Being able to identify material damaged by ultraviolet rays or weather is a key component of a construction risk management plan, says Paul Gallately, assistant vice president of risk control with Travelers Canada. This construction defect exposure can ultimately cause damage in the future, although it may not necessarily be realized right away.

“[Certain] materials may become subject to weather-related damage or even traditional loss like fire or water damage if you store them offsite or on-site,” Gallately says, using drywall or plastic piping as examples. “If you need to try and replace material because the material may not be available, make sure that you’re working with the manufacturer or fully understand the material that you’re replacing it with, and also that you’re not using something that may be inferior or not appropriate for what you’re trying to replace.”

Identifying this risk in the pre-planning process is ideal.

“It really comes down to due diligence and control visibility into the material being used,” Gallately says. “Documentation is incredibly important. Make sure you have proper procedures in place to [note] any changes in the order, sign-off approval, anything related to the project, for as long as possible, just to be able to address and construction defect issues that come up post-project.”

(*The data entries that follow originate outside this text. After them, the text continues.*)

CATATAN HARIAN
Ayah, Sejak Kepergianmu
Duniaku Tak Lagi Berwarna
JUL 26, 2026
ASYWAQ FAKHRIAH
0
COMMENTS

Lanny Hoang, managing director of construction and oil & gas with Travelers Canada, says construction defect exposure is common. It could be caused by miscommunication, or perhaps contractors, labourers or other parties have not understood the proper storage and handling of materials. “It’s really just around underestimating the extent of damage that can happen from improper material storage or usage.”

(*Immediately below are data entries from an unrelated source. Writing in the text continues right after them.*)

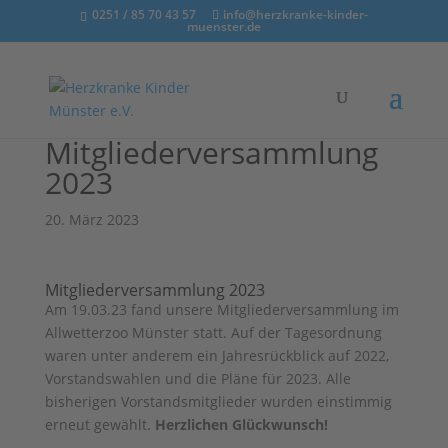
0251 / 85 70 43 57
info@herzkranke-kinder-
muenster.de
Mitgliederversammlung
2023
20. März 2023
Mitgliederversammlung 2023
Am 19.03.23 fand unsere Mitgliederversammlung im
Allwetterzoo Münster statt. Auf der Tagesordnung
waren unter anderem ein Jahresrückblick auf 2022,
Vorstandswahlen und die Pläne für 2023. Alle
bisherigen Vorstandsmitglieder wurden einstimmig
erneut gewählt.
Herzlichen Glückwunsch!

Gallately and Hoang encourage contractors to work closely with brokers, who can provide the knowledge and experience in the industry to support clients’ needs.

Another important factor to consider revolves around relatively new construction methodologies or techniques. For example, use of timber-based construction and cross-laminated timber has increased, Gallately says.

Changes introduced to deal with the effects of climate change or energy efficiency are also gaining steam. “From our perspective, there are several questions around new construction methodology,” Gallately says. He notes the latest version of the National Building Code of Canada has been delayed, but changes will revolve around more energy efficient construction.

New technology is also making its way onto a project site. “We see advanced camera systems, automated machinery, project management software usage and virtual documentation,” Hoang says. “They’re very beneficial to how you run and manage a project. But then of course there’s increased risk of cyberattacks… [and] any downtime.”

With all these changes, tradespeople are having to pivot and learn or enter new areas of construction they may not have experienced before. It’s incredibly important to understand the contracts (standard or revised) that contractors, subcontractors, and vendors have signed, Gallately says.

“It’s just making sure that you have a full risk management plan in place,” he says. “Make sure that you have a proper program in place so that if there is a lack of experience or training in any one area, then you have the ability to support [these workers].”